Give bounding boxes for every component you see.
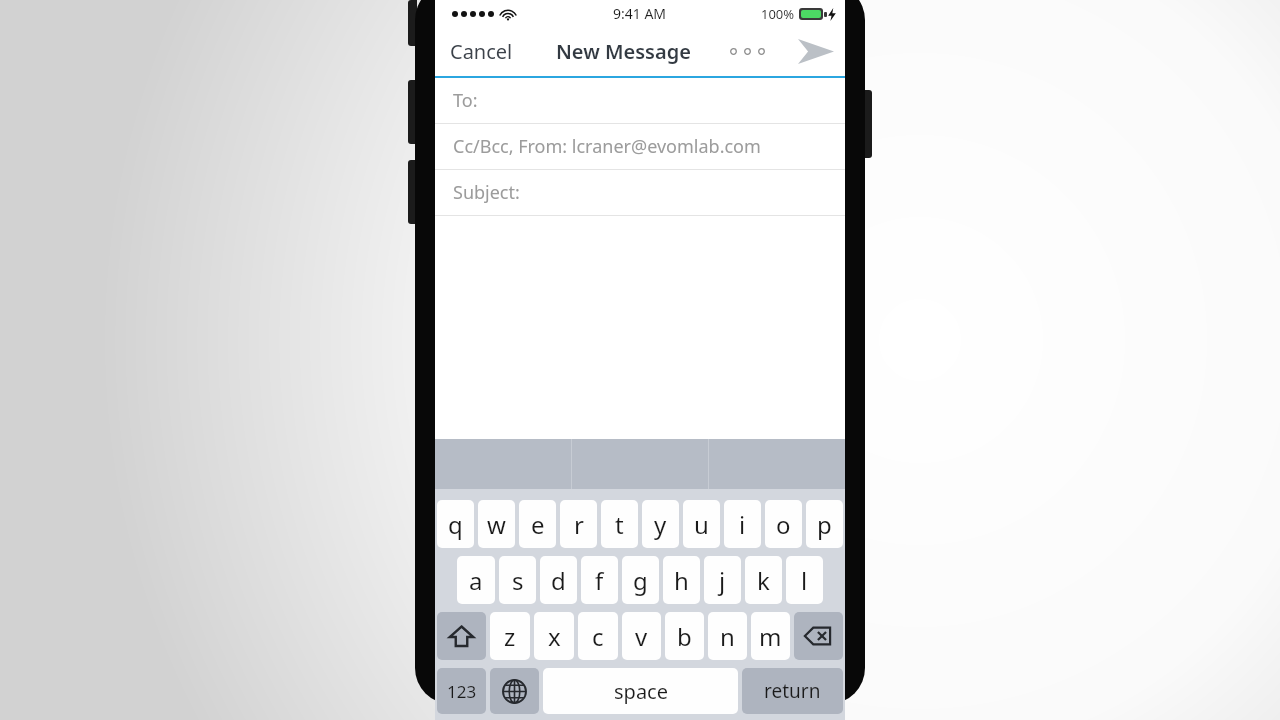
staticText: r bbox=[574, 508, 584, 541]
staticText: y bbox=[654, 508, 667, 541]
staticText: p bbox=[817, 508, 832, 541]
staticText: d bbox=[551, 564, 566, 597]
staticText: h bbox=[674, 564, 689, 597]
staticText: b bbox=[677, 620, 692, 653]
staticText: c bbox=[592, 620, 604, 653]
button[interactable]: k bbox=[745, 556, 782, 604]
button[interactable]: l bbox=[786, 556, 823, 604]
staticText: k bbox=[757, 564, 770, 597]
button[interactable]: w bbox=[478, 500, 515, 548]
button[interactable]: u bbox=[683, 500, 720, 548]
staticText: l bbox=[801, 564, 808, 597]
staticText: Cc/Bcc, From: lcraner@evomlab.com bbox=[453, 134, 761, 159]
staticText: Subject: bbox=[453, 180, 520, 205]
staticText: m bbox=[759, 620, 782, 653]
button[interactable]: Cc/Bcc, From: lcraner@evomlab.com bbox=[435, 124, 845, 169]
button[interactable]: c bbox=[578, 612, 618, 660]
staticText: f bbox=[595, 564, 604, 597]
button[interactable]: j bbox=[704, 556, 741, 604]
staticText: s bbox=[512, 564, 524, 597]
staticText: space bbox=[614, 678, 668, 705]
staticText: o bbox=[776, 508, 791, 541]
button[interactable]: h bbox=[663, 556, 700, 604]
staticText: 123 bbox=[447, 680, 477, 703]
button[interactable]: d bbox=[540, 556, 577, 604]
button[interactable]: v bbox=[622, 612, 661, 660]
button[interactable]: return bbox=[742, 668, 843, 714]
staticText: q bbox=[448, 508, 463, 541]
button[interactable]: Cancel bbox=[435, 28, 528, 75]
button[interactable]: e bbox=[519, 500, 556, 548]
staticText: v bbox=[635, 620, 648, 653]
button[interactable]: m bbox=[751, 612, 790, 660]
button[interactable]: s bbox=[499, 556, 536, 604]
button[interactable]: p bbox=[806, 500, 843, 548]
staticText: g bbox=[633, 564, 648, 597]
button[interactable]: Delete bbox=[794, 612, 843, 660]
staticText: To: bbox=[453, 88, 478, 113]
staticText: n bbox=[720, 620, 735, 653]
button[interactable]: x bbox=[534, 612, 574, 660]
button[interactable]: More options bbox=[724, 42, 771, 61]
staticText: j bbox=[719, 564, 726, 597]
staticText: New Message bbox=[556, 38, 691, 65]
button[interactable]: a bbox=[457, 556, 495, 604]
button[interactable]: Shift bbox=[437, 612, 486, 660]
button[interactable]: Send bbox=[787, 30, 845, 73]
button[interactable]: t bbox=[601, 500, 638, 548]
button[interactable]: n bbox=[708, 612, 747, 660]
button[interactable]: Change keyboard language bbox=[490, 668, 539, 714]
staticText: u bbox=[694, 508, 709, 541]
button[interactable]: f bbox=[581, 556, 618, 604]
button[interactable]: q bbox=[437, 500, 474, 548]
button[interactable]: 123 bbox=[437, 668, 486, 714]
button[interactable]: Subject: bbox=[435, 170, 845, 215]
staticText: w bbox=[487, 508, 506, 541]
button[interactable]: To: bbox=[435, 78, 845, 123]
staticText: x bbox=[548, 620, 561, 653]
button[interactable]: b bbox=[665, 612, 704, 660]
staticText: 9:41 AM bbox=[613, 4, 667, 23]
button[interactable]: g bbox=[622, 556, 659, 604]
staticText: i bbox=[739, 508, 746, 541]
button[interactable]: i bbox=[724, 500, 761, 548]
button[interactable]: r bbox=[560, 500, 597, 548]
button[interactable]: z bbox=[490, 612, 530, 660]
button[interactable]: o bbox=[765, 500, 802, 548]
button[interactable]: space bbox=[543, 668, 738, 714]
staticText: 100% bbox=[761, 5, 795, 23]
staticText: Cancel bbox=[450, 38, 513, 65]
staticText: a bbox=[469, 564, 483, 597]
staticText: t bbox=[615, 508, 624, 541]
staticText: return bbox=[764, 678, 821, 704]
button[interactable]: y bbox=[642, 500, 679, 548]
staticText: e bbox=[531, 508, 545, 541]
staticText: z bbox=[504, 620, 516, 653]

+++

About this exercise → Take each line above that contains "From" and copy it out.

Your response →
staticText: Cc/Bcc, From: lcraner@evomlab.com bbox=[453, 134, 761, 159]
button[interactable]: Cc/Bcc, From: lcraner@evomlab.com bbox=[435, 124, 845, 169]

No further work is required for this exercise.